Records for this task START

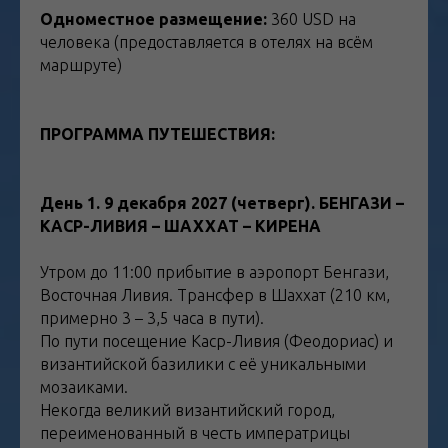
Одноместное размещение:
360 USD на
человека (предоставляется в отелях на всём
маршруте)
ПРОГРАММА ПУТЕШЕСТВИЯ:
тур в ливиб,
бенгази
День 1. 9 декабря 2027 (четверг). БЕНГАЗИ –
КАСР-ЛИВИЯ – ШАХХАТ – КИРЕНА
Утром до 11:00 прибытие в аэропорт Бенгази,
Восточная Ливия. Трансфер в Шаххат (210 км,
примерно 3 – 3,5 часа в пути).
По пути посещение Каср-Ливия (Феодориас) и
византийской базилики с её уникальными
мозаиками.
Некогда великий византийский город,
переименованный в честь императрицы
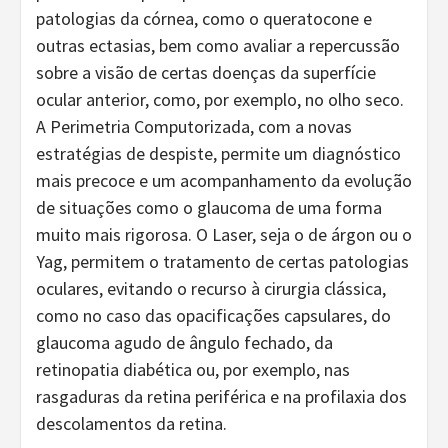
patologias da córnea, como o queratocone e
outras ectasias, bem como avaliar a repercussão
sobre a visão de certas doenças da superfície
ocular anterior, como, por exemplo, no olho seco.
A Perimetria Computorizada, com a novas
estratégias de despiste, permite um diagnóstico
mais precoce e um acompanhamento da evolução
de situações como o glaucoma de uma forma
muito mais rigorosa. O Laser, seja o de árgon ou o
Yag, permitem o tratamento de certas patologias
oculares, evitando o recurso à cirurgia clássica,
como no caso das opacificações capsulares, do
glaucoma agudo de ângulo fechado, da
retinopatia diabética ou, por exemplo, nas
rasgaduras da retina periférica e na profilaxia dos
descolamentos da retina.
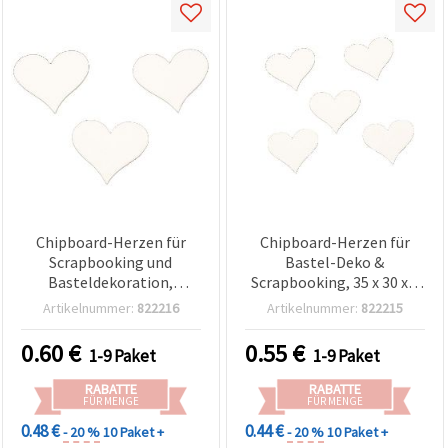
Chipboard-Herzen für
Chipboard-Herzen für
Scrapbooking und
Bastel-Deko &
Basteldekoration,
Scrapbooking, 35 x 30 x 1
60×55×1 mm – 5 Stück
mm – 10 Stück
Artikelnummer:
822216
Artikelnummer:
822215
0.60
€
0.55
€
1-9 Paket
1-9 Paket
RABATTE
RABATTE
FÜR MENGE
FÜR MENGE
0.48 €
0.44 €
- 20 %
10 Paket +
- 20 %
10 Paket +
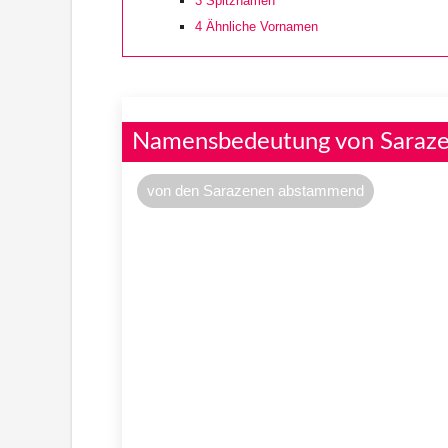
3
Spitznamen
4
Ähnliche Vornamen
Namensbedeutung von Saraz
von den Sarazenen abstammend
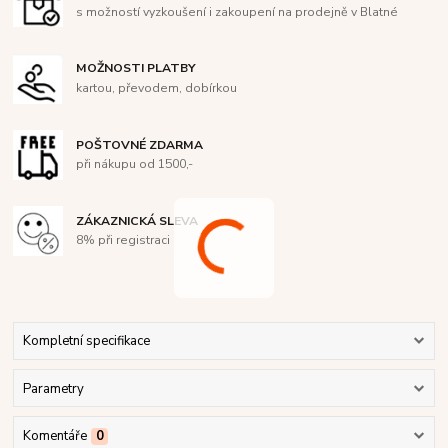
s možností vyzkoušení i zakoupení na prodejně v Blatné
MOŽNOSTI PLATBY
kartou, převodem, dobírkou
POŠTOVNÉ ZDARMA
při nákupu od 1500,-
ZÁKAZNICKÁ SLEVA
8% při registraci
Kompletní specifikace
Parametry
Komentáře
0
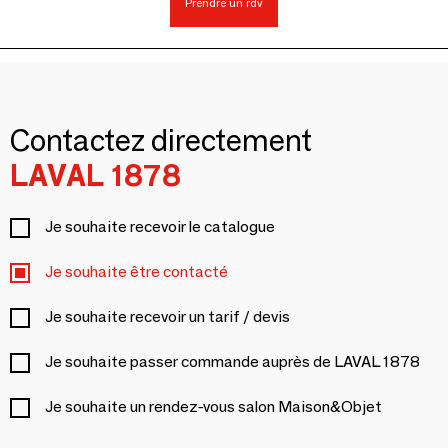
Prendre un rdv
Contactez directement
LAVAL 1878
Je souhaite recevoir le catalogue
Je souhaite être contacté
Je souhaite recevoir un tarif / devis
Je souhaite passer commande auprès de LAVAL 1878
Je souhaite un rendez-vous salon Maison&Objet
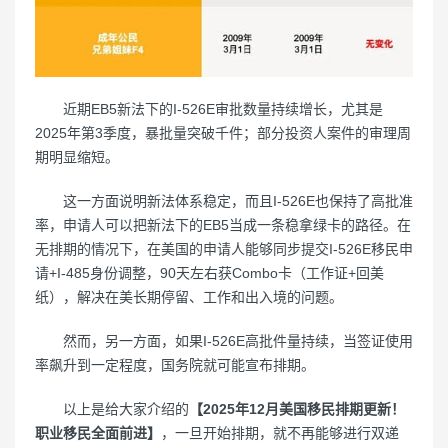
近期EB5新法下的I-526E审批数量持续增长，尤其是
2025年第3季度，暴批量突破千件；部分投资人案件的审理周
期明显缩短。
这一方面说明新法体系稳定，而且I-526E也保持了高批准
率，申请人可以把新法下的EB5当成一条稳拿绿卡的路径。在
无排期的情况下，在美国的申请人能够同步提交I-526E移民申
请+I-485身份调整，90天左右获Combo卡（工作证+回美
纸），解决在美长期停留、工作和出入境的问题。
然而，另一方面，如果I-526E高批件量持续，当签证使用
率飙升到一定程度，国务院就可能宣布排期。
以上是给大家介绍的
【2025年12月美国移民排期更新！
职业移民全面前进】
，一旦开始排期，就不再能够进行双递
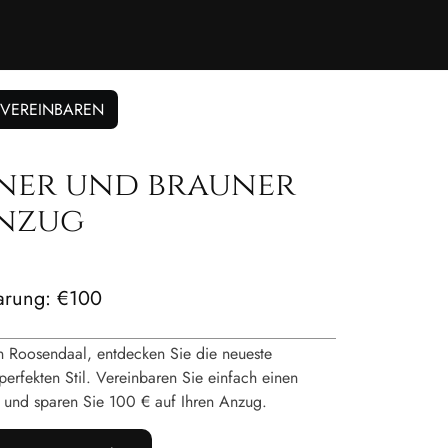
 VEREINBAREN
ner und brauner
nzug
barung: €100
n Roosendaal, entdecken Sie die neueste
perfekten Stil. Vereinbaren Sie einfach einen
– und sparen Sie 100 € auf Ihren Anzug.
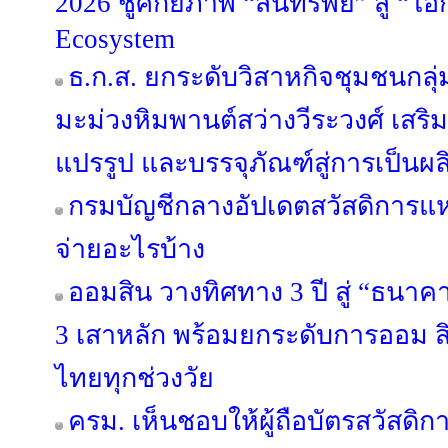
2026 ชูศักยภาพ “สินทรัพย์” สู่ “โอ
Ecosystem
ธ.ก.ส. ยกระดับวิสาหกิจชุมชนกลุ่
มะม่วงหิมพานต์สว่างวีระวงศ์ เสริ
แปรรูป และบรรจุภัณฑ์สู่การเป็นผ
กรมบัญชีกลางอัปเดตสวัสดิการแห่
จ่ายอะไรบ้าง
ออมสิน วางทิศทาง 3 ปี สู่ “ธนาคาร
3 เสาหลัก พร้อมยกระดับการออม สิ
ไทยทุกช่วงวัย
ครม. เห็นชอบให้ผู้ถือบัตรสวัสดิการ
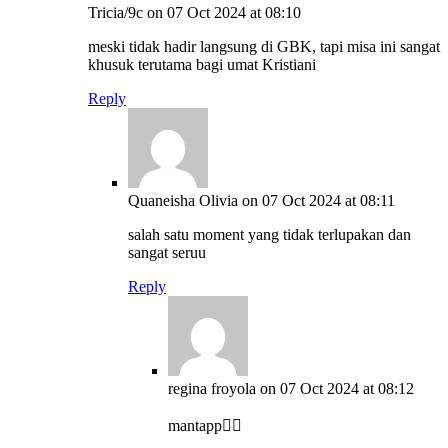
Tricia/9c
on 07 Oct 2024 at 08:10
meski tidak hadir langsung di GBK, tapi misa ini sangat
khusuk terutama bagi umat Kristiani
Reply
Quaneisha Olivia
on 07 Oct 2024 at 08:11
salah satu moment yang tidak terlupakan dan
sangat seruu
Reply
regina froyola
on 07 Oct 2024 at 08:12
mantapp👍🏻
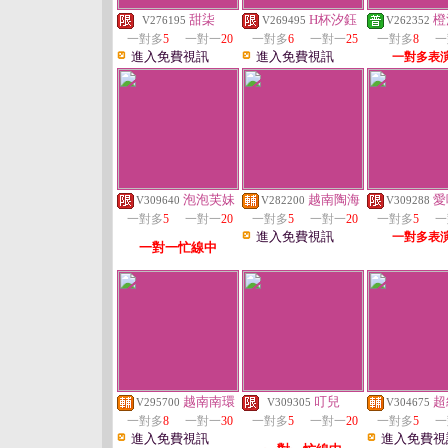
甜柒
H杯汐鈺
橙
V276195
V269495
V262352
一對多
5
一對一
20
一對多
6
一對一
25
一對多
8
一
進入免費視訊
進入免費視訊
一對多表
泡泡芙妹
越南陶海
愛
V309640
V282200
V309288
一對多
5
一對一
20
一對多
5
一對一
20
一對多
5
一
進入免費視訊
一對多表
一對一忙線中
越南南環
叮兒
超
V295700
V309305
V304675
一對多
8
一對一
30
一對多
5
一對一
20
一對多
5
一
進入免費視訊
進入免費視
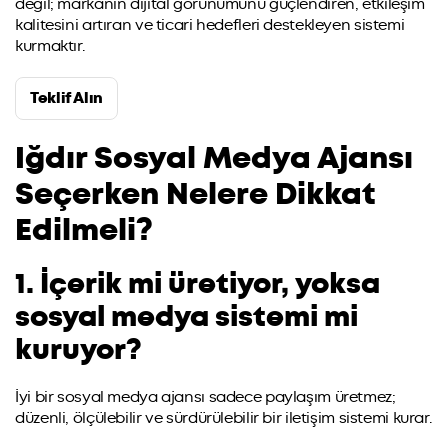
değil; markanın dijital görünümünü güçlendiren, etkileşim
kalitesini artıran ve ticari hedefleri destekleyen sistemi
kurmaktır.
Teklif Alın
Iğdır Sosyal Medya Ajansı
Seçerken Nelere Dikkat
Edilmeli?
1. İçerik mi üretiyor, yoksa
sosyal medya sistemi mi
kuruyor?
İyi bir sosyal medya ajansı sadece paylaşım üretmez;
düzenli, ölçülebilir ve sürdürülebilir bir iletişim sistemi kurar.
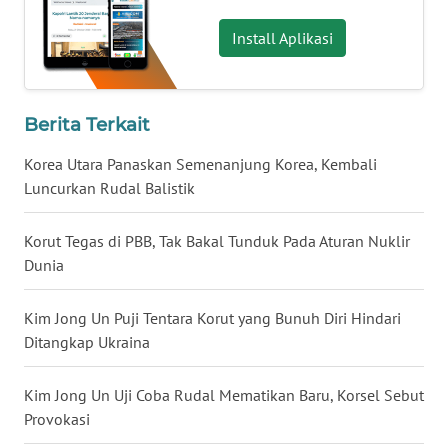
WN
Install Aplikasi
NUSANTARA
WN
JOGJA
Berita Terkait
Korea Utara Panaskan Semenanjung Korea, Kembali
WN
Luncurkan Rudal Balistik
JATIM
Korut Tegas di PBB, Tak Bakal Tunduk Pada Aturan Nuklir
WN
Dunia
BALI
Kim Jong Un Puji Tentara Korut yang Bunuh Diri Hindari
WN
Ditangkap Ukraina
KALBAR
Kim Jong Un Uji Coba Rudal Mematikan Baru, Korsel Sebut
WN
KALTENG
Provokasi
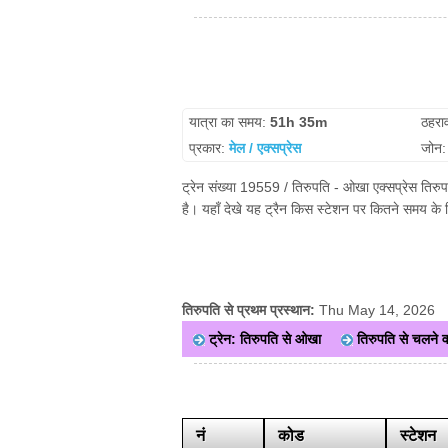
यात्रा का समय:
51h 35m
ठहरा
प्रकार:
मेल / एक्सप्रेस
जोन
ट्रेन संख्या 19559 / तिरुपति - ओखा एक्सप्रेस तिरु
है। यहाँ देखे यह ट्रैन किस स्टेशन पर कितने समय के 
तिरुपति से प्रथम प्रस्थान:
Thu May 14, 2026
ट्रेन: तिरुपति से ओखा
तिरुपति से चलने वाल
नं
कोड
स्टेशन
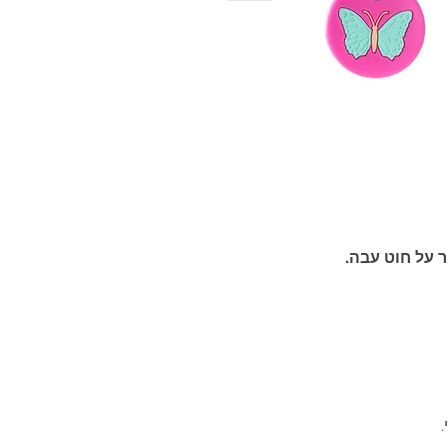
ר על חוט עבה.
.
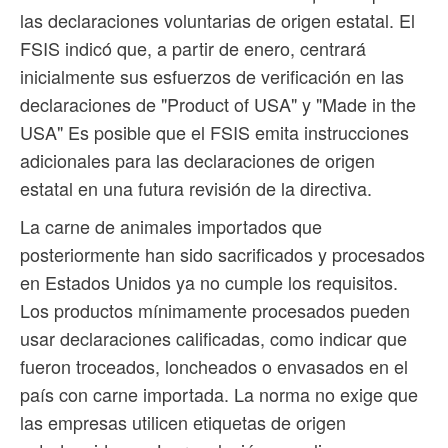
las declaraciones voluntarias de origen estatal. El
FSIS indicó que, a partir de enero, centrará
inicialmente sus esfuerzos de verificación en las
declaraciones de "Product of USA" y "Made in the
USA" Es posible que el FSIS emita instrucciones
adicionales para las declaraciones de origen
estatal en una futura revisión de la directiva.
La carne de animales importados que
posteriormente han sido sacrificados y procesados
en Estados Unidos ya no cumple los requisitos.
Los productos mínimamente procesados ​​pueden
usar declaraciones calificadas, como indicar que
fueron troceados, loncheados o envasados ​​en el
país con carne importada. La norma no exige que
las empresas utilicen etiquetas de origen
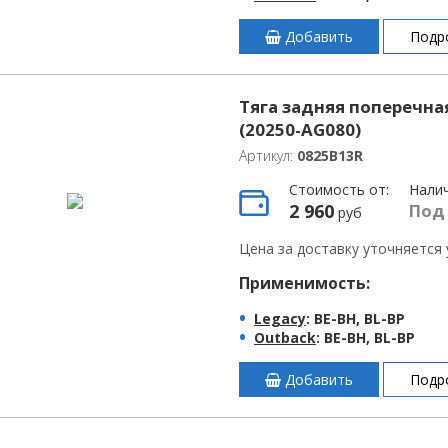
Добавить
Подр
Тяга задняя поперечная
(20250-AG080)
Артикул:
0825B13R
Стоимость от:
Нали
2 960
Под
руб
Цена за доставку уточняется
Применимость:
Legacy
: BE-BH, BL-BP
Outback
: BE-BH, BL-BP
Добавить
Подр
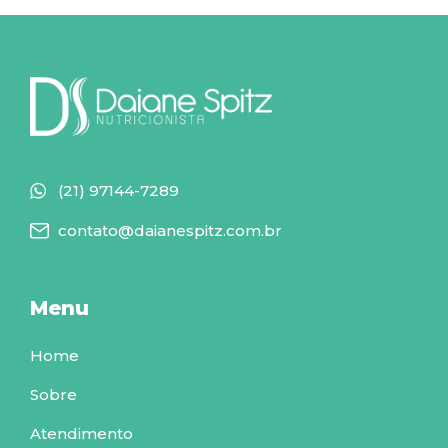
(21) 97144-7289
contato@daianespitz.com.br
Menu
Home
Sobre
Atendimento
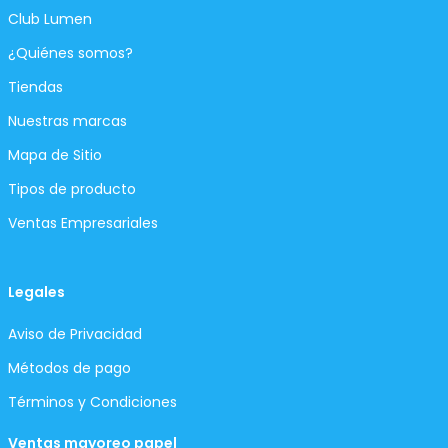
Club Lumen
¿Quiénes somos?
Tiendas
Nuestras marcas
Mapa de Sitio
Tipos de producto
Ventas Empresariales
Legales
Aviso de Privacidad
Métodos de pago
Términos y Condiciones
Ventas mayoreo papel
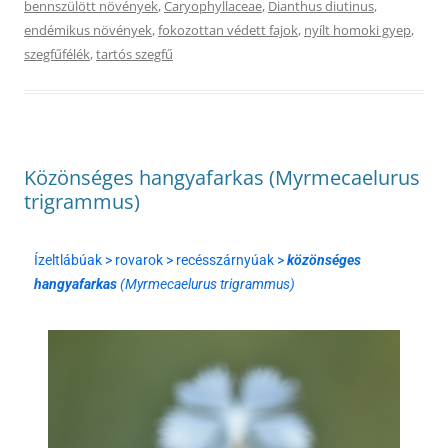
bennszülött növények
,
Caryophyllaceae
,
Dianthus diutinus
,
endémikus növények
,
fokozottan védett fajok
,
nyílt homoki gyep
,
szegfűfélék
,
tartós szegfű
Közönséges hangyafarkas (Myrmecaelurus
trigrammus)
Ízeltlábúak > rovarok > recésszárnyúak >
közönséges
hangyafarkas
(Myrmecaelurus trigrammus)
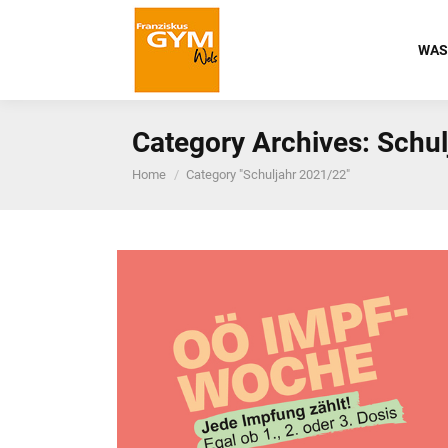
WAS
Category Archives:
Schul
You are here:
Home
Category "Schuljahr 2021/22"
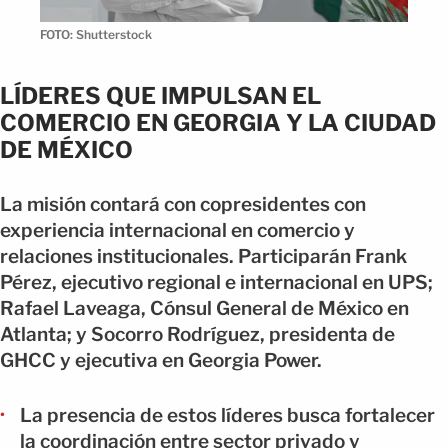
FOTO: Shutterstock
LÍDERES QUE IMPULSAN EL
COMERCIO EN GEORGIA Y LA CIUDAD
DE MÉXICO
La misión contará con copresidentes con
experiencia internacional en comercio y
relaciones institucionales. Participarán Frank
Pérez, ejecutivo regional e internacional en UPS;
Rafael Laveaga, Cónsul General de México en
Atlanta; y Socorro Rodríguez, presidenta de
GHCC y ejecutiva en Georgia Power.
La presencia de estos líderes busca fortalecer
la coordinación entre sector privado y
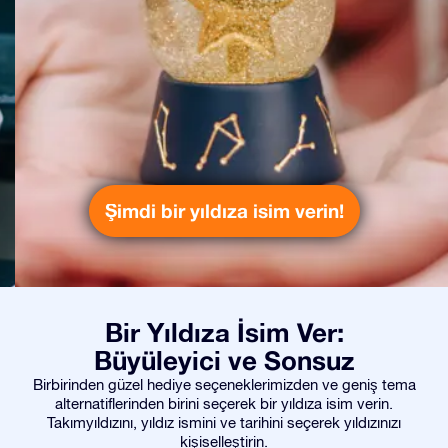
Şimdi bir yıldıza isim verin!
Bir Yıldıza İsim Ver:
Büyüleyici ve Sonsuz
Birbirinden güzel hediye seçeneklerimizden ve geniş tema
alternatiflerinden birini seçerek bir yıldıza isim verin.
Takımyıldızını, yıldız ismini ve tarihini seçerek yıldızınızı
kişiselleştirin.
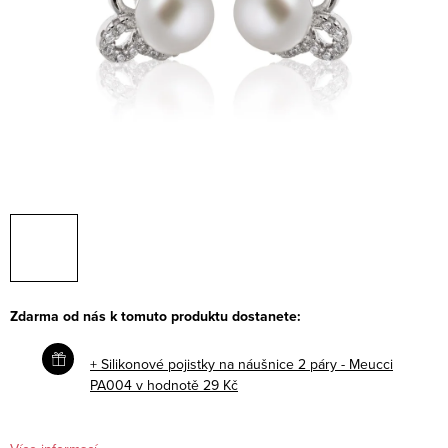
Zdarma od nás k tomuto produktu dostanete:
+ Silikonové pojistky na náušnice 2 páry - Meucci
PA004
v hodnotě 29 Kč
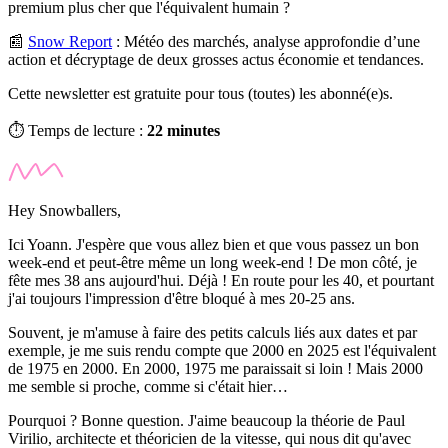
premium plus cher que l'équivalent humain ?
📰
Snow Report
:
Météo des marchés, analyse approfondie d’une
action et décryptage de deux grosses actus économie et tendances.
Cette newsletter est gratuite pour tous (toutes) les abonné(e)s.
⏱️ Temps de lecture :
22 minutes
Hey Snowballers,
Ici Yoann. J'espère que vous allez bien et que vous passez un bon
week-end et peut-être même un long week-end ! De mon côté, je
fête mes 38 ans aujourd'hui. Déjà ! En route pour les 40, et pourtant
j'ai toujours l'impression d'être bloqué à mes 20-25 ans.
Souvent, je m'amuse à faire des petits calculs liés aux dates et par
exemple, je me suis rendu compte que 2000 en 2025 est l'équivalent
de 1975 en 2000. En 2000, 1975 me paraissait si loin ! Mais 2000
me semble si proche, comme si c'était hier…
Pourquoi ? Bonne question. J'aime beaucoup la théorie de Paul
Virilio, architecte et théoricien de la vitesse, qui nous dit qu'avec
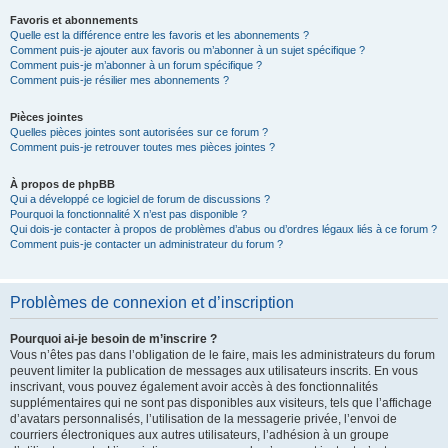
Favoris et abonnements
Quelle est la différence entre les favoris et les abonnements ?
Comment puis-je ajouter aux favoris ou m’abonner à un sujet spécifique ?
Comment puis-je m’abonner à un forum spécifique ?
Comment puis-je résilier mes abonnements ?
Pièces jointes
Quelles pièces jointes sont autorisées sur ce forum ?
Comment puis-je retrouver toutes mes pièces jointes ?
À propos de phpBB
Qui a développé ce logiciel de forum de discussions ?
Pourquoi la fonctionnalité X n’est pas disponible ?
Qui dois-je contacter à propos de problèmes d’abus ou d’ordres légaux liés à ce forum ?
Comment puis-je contacter un administrateur du forum ?
Problèmes de connexion et d’inscription
Pourquoi ai-je besoin de m’inscrire ?
Vous n’êtes pas dans l’obligation de le faire, mais les administrateurs du forum
peuvent limiter la publication de messages aux utilisateurs inscrits. En vous
inscrivant, vous pouvez également avoir accès à des fonctionnalités
supplémentaires qui ne sont pas disponibles aux visiteurs, tels que l’affichage
d’avatars personnalisés, l’utilisation de la messagerie privée, l’envoi de
courriers électroniques aux autres utilisateurs, l’adhésion à un groupe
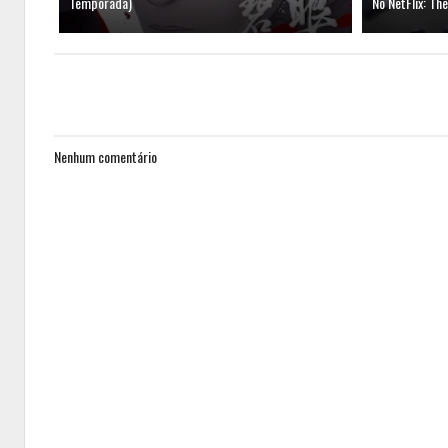
Temporada)
No NetFlix: Th
Nenhum comentário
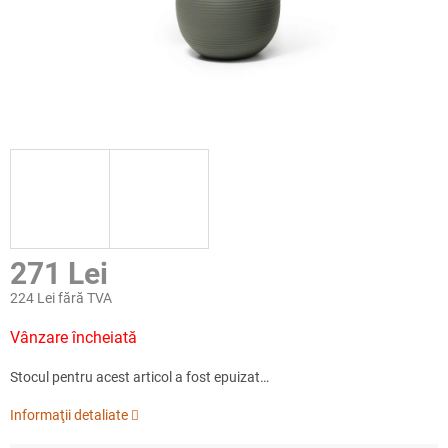
271 Lei
224 Lei fără TVA
Evaluare
Vânzare încheiată
preţ:
Stocul pentru acest articol a fost epuizat…
Informaţii detaliate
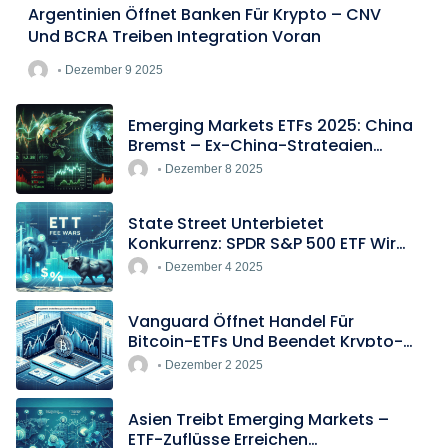
Argentinien Öffnet Banken Für Krypto – CNV
Und BCRA Treiben Integration Voran
Dezember 9 2025
Emerging Markets ETFs 2025: China
Bremst – Ex-China-Strategien
Boomen
Dezember 8 2025
State Street Unterbietet
Konkurrenz: SPDR S&P 500 ETF Wird
Europas Günstigster Indextracker
Dezember 4 2025
Vanguard Öffnet Handel Für
Bitcoin-ETFs Und Beendet Krypto-
Blockade
Dezember 2 2025
Asien Treibt Emerging Markets –
ETF-Zuflüsse Erreichen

Records for this task END

What this task involves:
Above are the records. Copy only the lines from the one with "Ízeltlábúak > rovarok > recésszárnyúak >" through the one with "Pérez, ejecutivo regional", exactly, with no pictures.

Output of the task:
Ízeltlábúak > rovarok > recésszárnyúak >
közönséges
hangyafarkas
(Myrmecaelurus trigrammus)
WAS
Category Archives:
Schul
You are here:
Home
Category "Schuljahr 2021/22"
FOTO: Shutterstock
LÍDERES QUE IMPULSAN EL
COMERCIO EN GEORGIA Y LA CIUDAD
DE MÉXICO
La misión contará con copresidentes con
experiencia internacional en comercio y
relaciones institucionales. Participarán Frank
Pérez, ejecutivo regional e internacional en UPS;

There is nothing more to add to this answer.